Yeah, beware the wrath of Frau Holle!

> I seem to recall as a young child singing a song about dancing around the
> Hollerbush.  Does this seem at all familiar?

I know it in German, which may be the only version, and it's sung to the
tune of "Ring around the rosies" and "performed" in a circle:

   Ringel-rangel Rosen,
   Schöne Aprikosen,
   Veilchen und Vergissmeinicht.
   Alle kleinen Kinder setzen sich,
   setzen sich in'n Holderbusch,
   machen alle husch, husch, husch.

   (Ring around the rosies,
   lovely apricosies,
   violets, forget-me-nots.
   All little children sit down,
   sit down in [= under] the elder bush,
   and they all go whoosh, whoosh, whoosh.)
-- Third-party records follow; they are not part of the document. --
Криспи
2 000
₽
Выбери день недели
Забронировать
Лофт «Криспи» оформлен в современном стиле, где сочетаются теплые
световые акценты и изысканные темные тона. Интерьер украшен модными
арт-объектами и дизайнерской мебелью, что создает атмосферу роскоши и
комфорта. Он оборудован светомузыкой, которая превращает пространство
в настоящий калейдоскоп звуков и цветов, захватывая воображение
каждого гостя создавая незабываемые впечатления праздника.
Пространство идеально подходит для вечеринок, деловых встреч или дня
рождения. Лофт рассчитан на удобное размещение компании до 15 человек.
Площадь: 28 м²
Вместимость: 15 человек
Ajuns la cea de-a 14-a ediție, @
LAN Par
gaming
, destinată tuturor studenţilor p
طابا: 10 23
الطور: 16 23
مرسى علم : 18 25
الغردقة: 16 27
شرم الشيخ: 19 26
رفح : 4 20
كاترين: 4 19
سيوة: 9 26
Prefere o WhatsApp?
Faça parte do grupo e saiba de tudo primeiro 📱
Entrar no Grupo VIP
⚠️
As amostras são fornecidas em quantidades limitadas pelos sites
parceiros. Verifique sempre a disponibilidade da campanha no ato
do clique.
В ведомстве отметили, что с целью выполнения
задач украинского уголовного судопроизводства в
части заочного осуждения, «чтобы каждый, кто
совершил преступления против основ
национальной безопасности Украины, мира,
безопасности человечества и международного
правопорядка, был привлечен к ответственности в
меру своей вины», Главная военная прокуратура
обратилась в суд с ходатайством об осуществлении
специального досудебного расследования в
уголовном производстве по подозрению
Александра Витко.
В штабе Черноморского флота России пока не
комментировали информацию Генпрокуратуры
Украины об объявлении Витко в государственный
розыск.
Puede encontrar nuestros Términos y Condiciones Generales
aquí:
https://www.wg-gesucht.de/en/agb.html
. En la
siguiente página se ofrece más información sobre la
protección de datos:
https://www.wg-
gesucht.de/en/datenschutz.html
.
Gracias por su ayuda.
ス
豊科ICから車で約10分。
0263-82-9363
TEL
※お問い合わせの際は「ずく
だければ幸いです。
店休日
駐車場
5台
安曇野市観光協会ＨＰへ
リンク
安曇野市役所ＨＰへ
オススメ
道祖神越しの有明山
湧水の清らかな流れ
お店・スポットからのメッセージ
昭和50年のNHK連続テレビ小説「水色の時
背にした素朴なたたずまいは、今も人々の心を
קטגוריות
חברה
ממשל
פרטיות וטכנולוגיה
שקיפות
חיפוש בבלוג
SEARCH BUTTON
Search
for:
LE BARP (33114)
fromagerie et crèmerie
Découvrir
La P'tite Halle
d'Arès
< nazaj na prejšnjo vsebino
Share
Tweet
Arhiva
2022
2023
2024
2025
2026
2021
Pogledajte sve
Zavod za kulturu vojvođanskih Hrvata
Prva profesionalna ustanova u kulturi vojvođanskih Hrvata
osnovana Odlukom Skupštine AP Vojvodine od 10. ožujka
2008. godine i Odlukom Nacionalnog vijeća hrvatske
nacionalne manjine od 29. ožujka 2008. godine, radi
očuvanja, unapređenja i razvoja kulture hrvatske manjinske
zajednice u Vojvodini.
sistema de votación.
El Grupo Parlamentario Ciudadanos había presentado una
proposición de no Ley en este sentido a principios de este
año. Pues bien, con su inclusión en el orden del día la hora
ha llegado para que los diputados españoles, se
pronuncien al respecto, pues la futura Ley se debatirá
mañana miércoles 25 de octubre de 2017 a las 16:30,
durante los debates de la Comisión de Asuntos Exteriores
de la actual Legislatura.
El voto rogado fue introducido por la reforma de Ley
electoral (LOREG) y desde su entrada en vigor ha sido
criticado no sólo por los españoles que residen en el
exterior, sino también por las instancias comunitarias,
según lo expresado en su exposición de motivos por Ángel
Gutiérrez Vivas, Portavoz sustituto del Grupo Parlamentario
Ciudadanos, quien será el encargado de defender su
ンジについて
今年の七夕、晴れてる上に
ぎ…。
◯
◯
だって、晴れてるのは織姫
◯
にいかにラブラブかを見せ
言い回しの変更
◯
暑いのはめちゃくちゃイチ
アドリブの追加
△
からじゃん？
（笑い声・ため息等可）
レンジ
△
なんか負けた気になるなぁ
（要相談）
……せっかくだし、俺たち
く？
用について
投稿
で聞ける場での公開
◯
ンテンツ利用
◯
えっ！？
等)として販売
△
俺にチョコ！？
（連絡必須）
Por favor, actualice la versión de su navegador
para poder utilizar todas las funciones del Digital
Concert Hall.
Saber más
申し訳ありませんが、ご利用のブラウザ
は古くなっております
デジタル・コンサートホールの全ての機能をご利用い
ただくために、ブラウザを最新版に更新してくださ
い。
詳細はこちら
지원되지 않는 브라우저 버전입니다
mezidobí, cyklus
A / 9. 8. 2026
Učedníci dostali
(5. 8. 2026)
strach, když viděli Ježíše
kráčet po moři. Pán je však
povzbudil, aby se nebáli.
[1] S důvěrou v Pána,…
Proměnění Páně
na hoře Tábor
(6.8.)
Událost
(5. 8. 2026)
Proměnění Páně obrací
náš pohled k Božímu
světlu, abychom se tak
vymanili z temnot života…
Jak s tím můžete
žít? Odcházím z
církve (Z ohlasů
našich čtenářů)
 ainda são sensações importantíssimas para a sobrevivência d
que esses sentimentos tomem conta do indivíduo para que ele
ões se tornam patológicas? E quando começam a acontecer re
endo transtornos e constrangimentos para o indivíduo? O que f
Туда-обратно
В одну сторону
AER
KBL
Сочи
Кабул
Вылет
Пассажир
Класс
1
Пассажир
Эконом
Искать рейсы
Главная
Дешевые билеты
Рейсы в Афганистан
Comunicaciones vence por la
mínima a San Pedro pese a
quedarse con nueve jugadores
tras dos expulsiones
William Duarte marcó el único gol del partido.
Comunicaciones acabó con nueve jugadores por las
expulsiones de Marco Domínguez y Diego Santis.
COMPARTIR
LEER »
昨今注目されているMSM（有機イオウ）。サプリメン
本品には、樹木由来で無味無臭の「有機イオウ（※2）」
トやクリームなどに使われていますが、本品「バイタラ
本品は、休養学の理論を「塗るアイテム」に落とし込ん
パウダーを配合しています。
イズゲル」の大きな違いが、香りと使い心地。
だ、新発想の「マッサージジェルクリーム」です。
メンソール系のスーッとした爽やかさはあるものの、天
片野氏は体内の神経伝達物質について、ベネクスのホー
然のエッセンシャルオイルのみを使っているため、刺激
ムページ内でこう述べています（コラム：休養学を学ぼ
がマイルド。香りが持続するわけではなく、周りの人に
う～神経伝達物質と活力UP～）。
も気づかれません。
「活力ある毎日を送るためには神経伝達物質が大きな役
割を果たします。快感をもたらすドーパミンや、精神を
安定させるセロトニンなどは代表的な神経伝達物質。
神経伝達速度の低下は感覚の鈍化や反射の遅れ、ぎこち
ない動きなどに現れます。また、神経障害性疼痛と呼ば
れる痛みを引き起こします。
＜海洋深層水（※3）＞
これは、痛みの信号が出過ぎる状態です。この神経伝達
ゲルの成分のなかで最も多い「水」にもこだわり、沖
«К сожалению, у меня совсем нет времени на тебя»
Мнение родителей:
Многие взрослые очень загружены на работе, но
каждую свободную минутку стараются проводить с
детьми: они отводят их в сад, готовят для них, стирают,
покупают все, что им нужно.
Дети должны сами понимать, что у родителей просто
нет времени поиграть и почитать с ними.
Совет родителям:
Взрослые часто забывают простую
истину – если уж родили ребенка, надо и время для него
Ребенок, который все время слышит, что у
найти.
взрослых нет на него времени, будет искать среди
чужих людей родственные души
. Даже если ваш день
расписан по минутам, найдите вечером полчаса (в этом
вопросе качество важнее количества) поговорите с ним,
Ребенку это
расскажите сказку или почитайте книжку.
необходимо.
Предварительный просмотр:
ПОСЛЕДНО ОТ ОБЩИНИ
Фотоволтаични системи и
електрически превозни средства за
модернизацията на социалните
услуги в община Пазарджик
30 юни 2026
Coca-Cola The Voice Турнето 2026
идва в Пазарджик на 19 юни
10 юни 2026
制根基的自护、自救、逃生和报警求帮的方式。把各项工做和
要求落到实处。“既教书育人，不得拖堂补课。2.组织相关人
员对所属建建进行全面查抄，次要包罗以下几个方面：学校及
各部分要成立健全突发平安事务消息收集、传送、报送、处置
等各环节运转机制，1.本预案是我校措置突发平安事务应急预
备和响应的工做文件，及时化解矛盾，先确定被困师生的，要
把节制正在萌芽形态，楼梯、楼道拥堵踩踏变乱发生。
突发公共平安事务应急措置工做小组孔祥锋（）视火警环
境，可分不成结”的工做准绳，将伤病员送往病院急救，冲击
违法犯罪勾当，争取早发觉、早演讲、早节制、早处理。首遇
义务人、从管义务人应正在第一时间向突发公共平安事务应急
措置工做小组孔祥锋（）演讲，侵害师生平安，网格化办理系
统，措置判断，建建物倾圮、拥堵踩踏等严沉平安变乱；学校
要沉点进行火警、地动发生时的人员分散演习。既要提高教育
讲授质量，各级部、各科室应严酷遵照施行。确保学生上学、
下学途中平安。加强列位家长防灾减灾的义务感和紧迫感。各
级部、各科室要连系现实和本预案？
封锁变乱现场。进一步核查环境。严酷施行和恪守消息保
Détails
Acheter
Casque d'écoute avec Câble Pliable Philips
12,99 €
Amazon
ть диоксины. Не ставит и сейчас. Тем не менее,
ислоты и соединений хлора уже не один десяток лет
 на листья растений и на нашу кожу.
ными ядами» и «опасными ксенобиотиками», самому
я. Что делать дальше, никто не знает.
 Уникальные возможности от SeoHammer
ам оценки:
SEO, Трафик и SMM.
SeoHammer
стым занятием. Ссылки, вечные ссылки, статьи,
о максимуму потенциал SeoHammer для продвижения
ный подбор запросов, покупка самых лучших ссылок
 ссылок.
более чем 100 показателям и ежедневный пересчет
Participants first dance in a circle, then crouch and finally jump up and
hop.

(I had posted this a while back.)

We little ones would overcompensate (LS > German) by saying _Apfrikosen_,
which later deteriorated to _Afrikosen_ (along the lines of 'horse': LS
_peyrd_ = German _Pferd_ = Missingsch _Ferd_).  Some kids said _Apfelkosen_
(cf. LS _appel_ = German _Apfel_ 'apple').